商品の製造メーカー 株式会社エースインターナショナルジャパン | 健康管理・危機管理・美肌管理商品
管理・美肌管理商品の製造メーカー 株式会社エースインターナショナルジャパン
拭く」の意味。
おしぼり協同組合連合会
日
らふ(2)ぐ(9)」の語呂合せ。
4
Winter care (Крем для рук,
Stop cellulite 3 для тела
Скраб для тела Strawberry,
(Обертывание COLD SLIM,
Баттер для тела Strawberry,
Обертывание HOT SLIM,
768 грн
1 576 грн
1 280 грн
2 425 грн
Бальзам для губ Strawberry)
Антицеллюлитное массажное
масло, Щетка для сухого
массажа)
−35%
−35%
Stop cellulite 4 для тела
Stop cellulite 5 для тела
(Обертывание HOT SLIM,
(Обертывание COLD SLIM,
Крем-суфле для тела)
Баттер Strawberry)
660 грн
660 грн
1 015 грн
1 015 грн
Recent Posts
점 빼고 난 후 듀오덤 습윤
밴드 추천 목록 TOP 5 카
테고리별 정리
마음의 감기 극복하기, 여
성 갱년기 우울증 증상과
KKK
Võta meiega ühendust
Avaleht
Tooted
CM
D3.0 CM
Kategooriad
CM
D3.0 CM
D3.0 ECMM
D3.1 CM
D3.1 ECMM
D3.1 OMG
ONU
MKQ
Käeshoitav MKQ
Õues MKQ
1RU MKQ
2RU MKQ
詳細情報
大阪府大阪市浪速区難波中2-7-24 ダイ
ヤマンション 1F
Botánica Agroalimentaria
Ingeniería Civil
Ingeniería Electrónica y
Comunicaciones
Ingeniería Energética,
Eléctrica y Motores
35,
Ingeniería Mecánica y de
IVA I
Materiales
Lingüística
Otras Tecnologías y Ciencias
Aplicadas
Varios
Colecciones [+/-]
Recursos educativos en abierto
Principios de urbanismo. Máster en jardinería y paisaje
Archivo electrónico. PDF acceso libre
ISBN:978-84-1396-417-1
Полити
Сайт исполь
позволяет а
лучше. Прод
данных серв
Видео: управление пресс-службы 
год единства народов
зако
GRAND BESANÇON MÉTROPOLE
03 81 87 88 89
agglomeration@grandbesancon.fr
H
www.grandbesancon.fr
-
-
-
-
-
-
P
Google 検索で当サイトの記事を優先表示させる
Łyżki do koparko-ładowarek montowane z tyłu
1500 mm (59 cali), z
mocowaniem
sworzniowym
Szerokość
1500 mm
= = =
A complete, exact copy of the material above is the expected answer.

商品の製造メーカー 株式会社エースインターナショナルジャパン | 健康管理・危機管理・美肌管理商品
管理・美肌管理商品の製造メーカー 株式会社エースインターナショナルジャパン
拭く」の意味。
おしぼり協同組合連合会
日
らふ(2)ぐ(9)」の語呂合せ。
4
Winter care (Крем для рук,
Stop cellulite 3 для тела
Скраб для тела Strawberry,
(Обертывание COLD SLIM,
Баттер для тела Strawberry,
Обертывание HOT SLIM,
768 грн
1 576 грн
1 280 грн
2 425 грн
Бальзам для губ Strawberry)
Антицеллюлитное массажное
масло, Щетка для сухого
массажа)
−35%
−35%
Stop cellulite 4 для тела
Stop cellulite 5 для тела
(Обертывание HOT SLIM,
(Обертывание COLD SLIM,
Крем-суфле для тела)
Баттер Strawberry)
660 грн
660 грн
1 015 грн
1 015 грн
Recent Posts
점 빼고 난 후 듀오덤 습윤
밴드 추천 목록 TOP 5 카
테고리별 정리
마음의 감기 극복하기, 여
성 갱년기 우울증 증상과
KKK
Võta meiega ühendust
Avaleht
Tooted
CM
D3.0 CM
Kategooriad
CM
D3.0 CM
D3.0 ECMM
D3.1 CM
D3.1 ECMM
D3.1 OMG
ONU
MKQ
Käeshoitav MKQ
Õues MKQ
1RU MKQ
2RU MKQ
詳細情報
大阪府大阪市浪速区難波中2-7-24 ダイ
ヤマンション 1F
Botánica Agroalimentaria
Ingeniería Civil
Ingeniería Electrónica y
Comunicaciones
Ingeniería Energética,
Eléctrica y Motores
35,
Ingeniería Mecánica y de
IVA I
Materiales
Lingüística
Otras Tecnologías y Ciencias
Aplicadas
Varios
Colecciones [+/-]
Recursos educativos en abierto
Principios de urbanismo. Máster en jardinería y paisaje
Archivo electrónico. PDF acceso libre
ISBN:978-84-1396-417-1
Полити
Сайт исполь
позволяет а
лучше. Прод
данных серв
Видео: управление пресс-службы 
год единства народов
зако
GRAND BESANÇON MÉTROPOLE
03 81 87 88 89
agglomeration@grandbesancon.fr
H
www.grandbesancon.fr
-
-
-
-
-
-
P
Google 検索で当サイトの記事を優先表示させる
Łyżki do koparko-ładowarek montowane z tyłu
1500 mm (59 cali), z
mocowaniem
sworzniowym
Szerokość
1500 mm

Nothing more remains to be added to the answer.